🤖 AI Summary
This work addresses cross-modal video-to-audio generation with emphasis on semantic consistency and frame-level temporal alignment. To this end, we propose an alignment-aware framework featuring: (i) a lightweight visual encoder for efficient video representation extraction; (ii) learnable auxiliary embeddings that explicitly model audio–video correspondence; and (iii) multi-scale temporal data augmentation coupled with end-to-end joint training to enforce temporal coherence. Our key innovation lies in an implicit alignment mechanism, which reveals the critical role of auxiliary embeddings and augmentation strategies in achieving precise synchronization. We further introduce the first comprehensive evaluation paradigm specifically designed for audio–video alignment. Experiments demonstrate state-of-the-art performance in both audio fidelity—measured by STFT-L1 and PESQ—and frame-level synchronization accuracy—quantified by SyncScore—establishing a new benchmark for photorealistic audiovisual generation.
📝 Abstract
Generating semantically and temporally aligned audio content in accordance with video input has become a focal point for researchers, particularly following the remarkable breakthrough in text-to-video generation.
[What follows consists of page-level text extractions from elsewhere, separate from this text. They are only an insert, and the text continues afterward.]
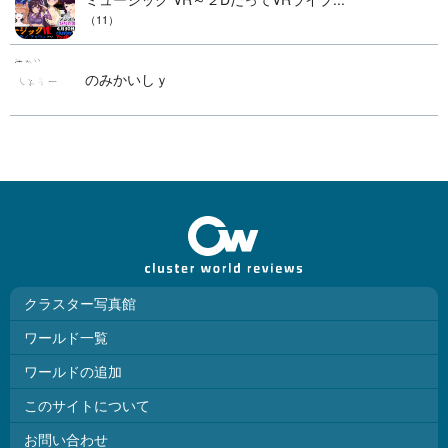
（11）
のみかいしｙ
クラスター写真館
ワールド一覧
ワールドの追加
このサイトについて
お問い合わせ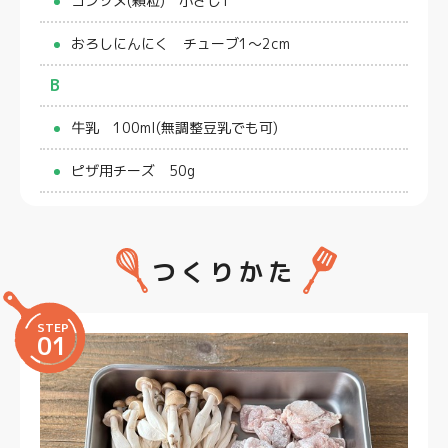
コンソメ(顆粒) 小さじ1
おろしにんにく チューブ1〜2cm
B
牛乳 100ml(無調整豆乳でも可)
ピザ用チーズ 50g
つくりかた
STEP
01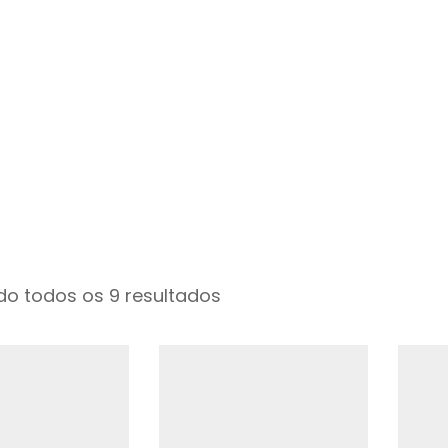
o todos os 9 resultados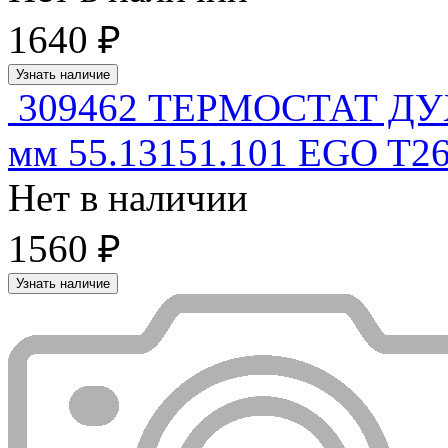
1640 ₽
Узнать наличие
309462 ТЕРМОСТАТ Д
мм 55.13151.101 EGO T26
Нет в наличии
1560 ₽
Узнать наличие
In this work, we aim to offer insights into the video-to-audio generation paradigm, focusing on three crucial aspects: vision encoders, auxiliary embeddings, and data augmentation techniques. Beginning with a foundational model built on a simple yet surprisingly effective intuition, we explore various vision encoders and auxiliary embeddings through ablation studies. Employing a comprehensive evaluation pipeline that emphasizes generation quality and video-audio synchronization alignment, we demonstrate that our model exhibits state-of-the-art video-to-audio generation capabilities. Furthermore, we provide critical insights into the impact of different data augmentation methods on enhancing the generation framework's overall capacity. We showcase possibilities to advance the challenge of generating synchronized audio from semantic and temporal perspectives. We hope these insights will serve as a stepping stone toward developing more realistic and accurate audio-visual generation models.